Multi-Scale Full-Process Prediction and Performance Analysis of Carburizing and Quenching Heat Treatment

Abstract

This study focuses on FZG gears made of carburizing steel 20MnCrS5, considering the effects of carburizing hardening. A modified phase transformation kinetics formula and constitutive equation are introduced. Based on the ‘phase − thermal − mechanical’ coupling theory and multi-scale simulation methods, a diffusion − temperature − phase − stress − strain − hardness multi-field coupling model is established. The multi-scale and full-process "visualization" prediction of carburizing and quenching heat treatment under phenomenological phase transformation kinetics has been carried out.

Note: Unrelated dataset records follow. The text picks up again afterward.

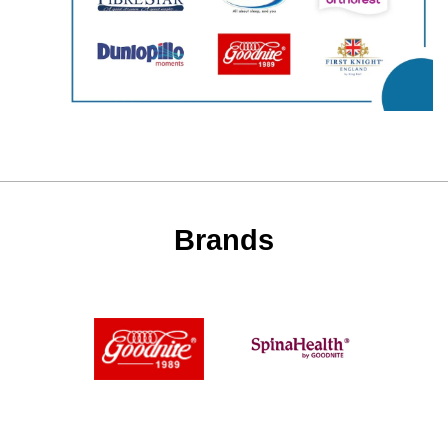
Brands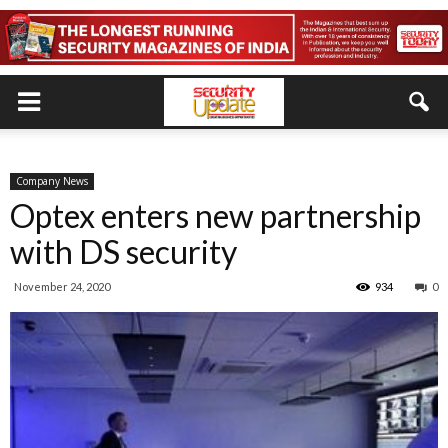
Company News
Optex enters new partnership
with DS security
November 24, 2020
934
0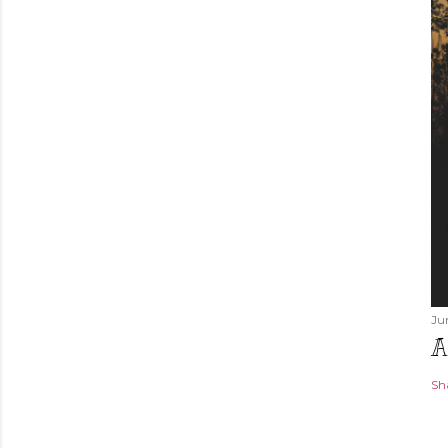
Ju
A
Sh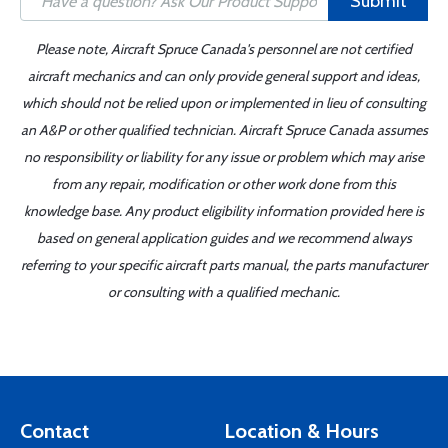
Submit
Please note, Aircraft Spruce Canada's personnel are not certified
aircraft mechanics and can only provide general support and ideas,
which should not be relied upon or implemented in lieu of consulting
an A&P or other qualified technician. Aircraft Spruce Canada assumes
no responsibility or liability for any issue or problem which may arise
from any repair, modification or other work done from this
knowledge base. Any product eligibility information provided here is
based on general application guides and we recommend always
referring to your specific aircraft parts manual, the parts manufacturer
or consulting with a qualified mechanic.
Contact
Location & Hours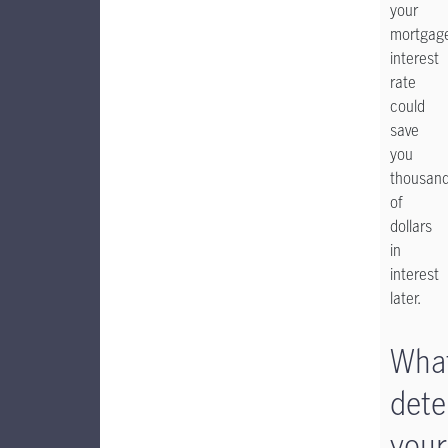
your
mortgag
interest
rate
could
save
you
thousan
of
dollars
in
interest
later.
Wha
dete
your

The results show that, under the H2 process, the surface carbon content is 0.763%, the residual austenite volume at the surface is 7.7%, the residual compressive stress is 513 MPa, the maximum deformation is 40 μm, the surface hardness is 696 HV, and the carburized layer depth is 1.02 mm. The prediction errors are 1.7%, 9%, 2.1%, 7.5%, 0.14%, and 2.9%, respectively. This confirms the feasibility of the multi-field coupling model. The study analyzes the mechanisms of carburizing diffusion kinetics, iron − carbon phase transformation, and carbide precipitation, revealing the effect of process parameters on microstructure and distortion. It also discusses the impact of surface integrity on gear fatigue contact life, offering new insights for optimizing carburizing heat treatment processes and enhancing macroscopic mechanical properties.